去年はあれだけ元気だった彼女が、今年はどうしたことか、病院のベッドで寝込んでしまって、起きている時間さえもう僅かしかないのだ。
細い息で、一日のほとんどを寐て過ごす。
桜の花よりも今の彼女の儚いことは、だれから見てもそうであろう。
美しい花が咲くことは、もちろん嬉しいことであるし、散りゆく花の美しさも知っているつもりではあることだ。
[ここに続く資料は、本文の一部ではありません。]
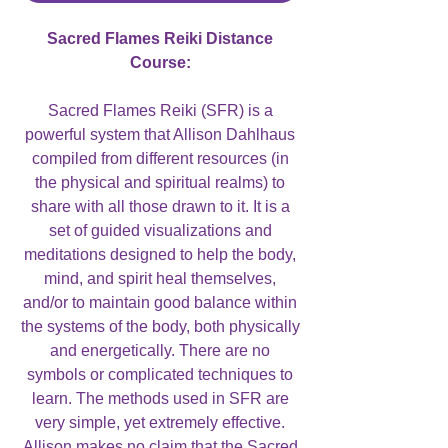
Sacred Flames Reiki Distance
Course:
Sacred Flames Reiki (SFR) is a
powerful system that Allison Dahlhaus
compiled from different resources (in
the physical and spiritual realms) to
share with all those drawn to it. It is a
set of guided visualizations and
meditations designed to help the body,
mind, and spirit heal themselves,
and/or to maintain good balance within
the systems of the body, both physically
and energetically. There are no
symbols or complicated techniques to
learn. The methods used in SFR are
very simple, yet extremely effective.
Allison makes no claim that the Sacred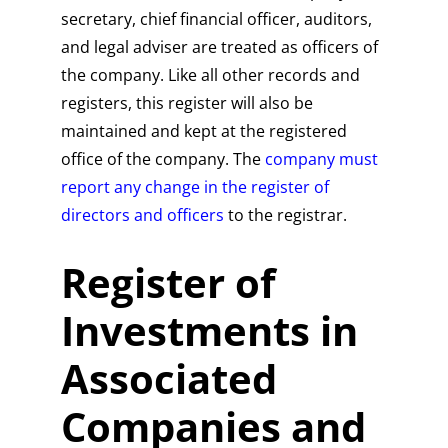
secretary, chief financial officer, auditors,
and legal adviser are treated as officers of
the company. Like all other records and
registers, this register will also be
maintained and kept at the registered
office of the company. The
company must
report any change in the register of
directors and officers
to the registrar.
Register of
Investments in
Associated
Companies and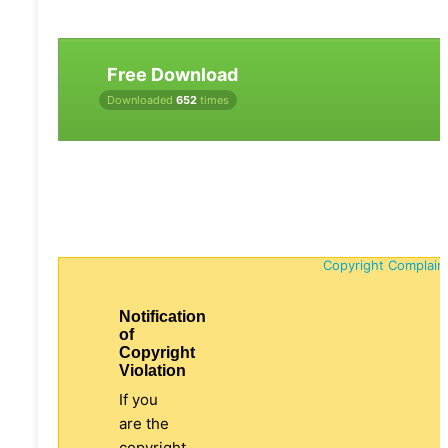
Free Download
Downloaded
652
times
Copyright Complain
Notification
of
Copyright
Violation
If you
are the
copyright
桜の花吹雪に包まれて、認めざるを得ないその美を去年は否定した。
ならば今年はどうしたものか。
こうなっては、認める他ないだろう。
花ならば、花ならば僕は、否定だってできた。
けれど彼女の話がこうも近く重なってしまうと、無理だ、無理だよ、どうしようもない。
「今年も花見に行けるかしら。私ね、去年あなたと花見に行けて、とてもとってもとーっても楽しくって幸せだったのよ」
目が覚めたのか、後ろから彼女の声が聞こえて来た。
幸せだったのは僕もそうだ。
とてもとってもとーっても、楽しくって幸せだったのだ。
この一年を何度だって繰り返したい。
弱っていく彼女を見なければならないのは辛いけれども、それだって、彼女と思いきり全力で精一杯、楽しみまくれたんだから最高の一年に決まってる。
この最高の一年を、何度も見たいんだ。
時間を止めることなど叶わないし、先に進むことを拒むことを彼女は望まない。
実際に僕たちの子ではないが、彼女が残してくれた子だと思って、愛しい我が子を可愛がることが僕にできる唯一のこと。
それが彼女の望む道だ、きっとそうだ。
愛しい妻に縋るよりも、未来を、愛しい我が子を……
彼女がせっかく僕に残してくれたのだから、僕は、僕は…………。